Ganham aberrações políticas como Bolsonaro, aventureiros “apolíticos” como Doria, rentistas, banqueiros e as oligarquias predadoras que sempre lucraram com a extinção dos direitos dos mais pobres. O resto do Brasil perde. E perde feio. Até mesmo os setores mais esclarecidos do empresariado, que produzem para o mercado interno e dependem da ação do Estado percebem agora que estão perdendo.
Mas quem ganha mesmo, e muito, é quem está comprando o Brasil a preço de banana. Esse pessoal está nadando de braçada na crise. Nunca ninguém comprou reservas provadas de petróleo a preço tão baixo, praticamente uma doação. Nunca ninguém haverá de comprar nióbio, ouro, tântalo e outras riquezas minerais da Amazônia a preços tão convidativos. Jamais alguém haverá de comprar energia hidrelétrica, já amortizada, por valores tão aviltados. De brinde, ainda podem levar as nossas terras e a Casa da Moeda.
São grandes negociatas que se descortinam à Nação. Muita gente vai ganhar rios de dinheiro. Surgirão daí os novos “geddeis”, os novos “cunhas”. Novos bunkers em novos apartamentos receberão muito mais malas. Dessa vez, com dólares e euros, como nas privatizações da década de 1990.

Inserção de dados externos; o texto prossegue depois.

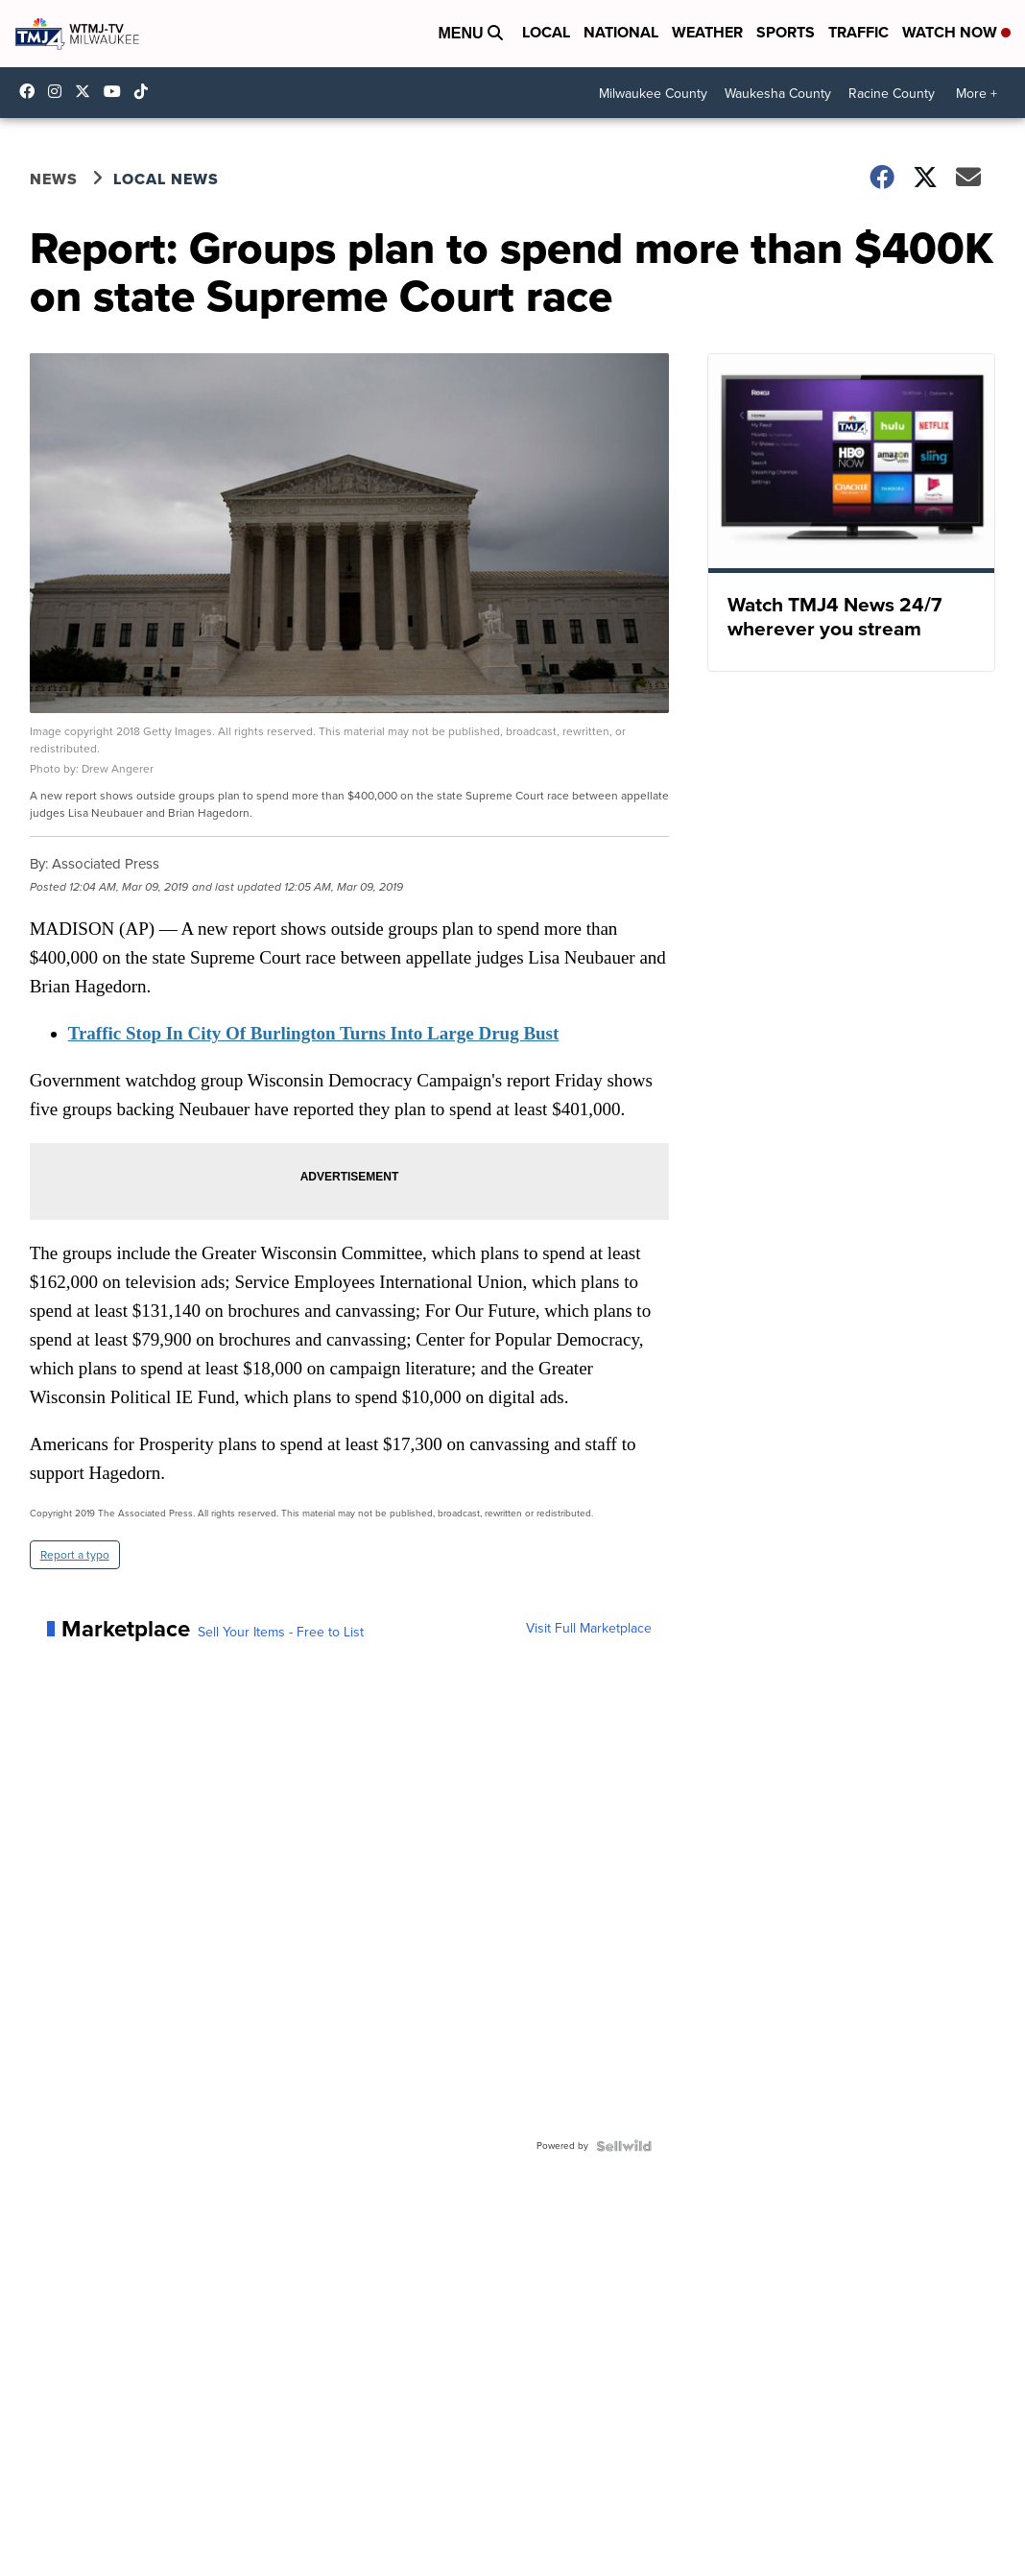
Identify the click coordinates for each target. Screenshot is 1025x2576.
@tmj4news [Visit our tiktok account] (145, 91)
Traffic (858, 32)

Isso escandaliza? Não, isso é normal. O que escandaliza é o “triplex” que Lula nunca teve.
A transformação da antiga sexta economia mundial, respeitada no plano internacional, numa republiqueta de bananas e numa plataforma colonial dependente interessa. A destruição do Brasil e da sua democracia interessa.
Algum dia a ficha vai cair: ao transformarem o PT no “suspeito de sempre” e no “inimigo interno”, entregaram o Brasil aos culpados de sempre e ao inimigo externo.
Parafraseando Bogart, acho que esse não é o começo de uma bela amizade.
- Marcelo Zero é sociólogo, especialista em Relações Internacionais e assessor da liderança do PT no Senado.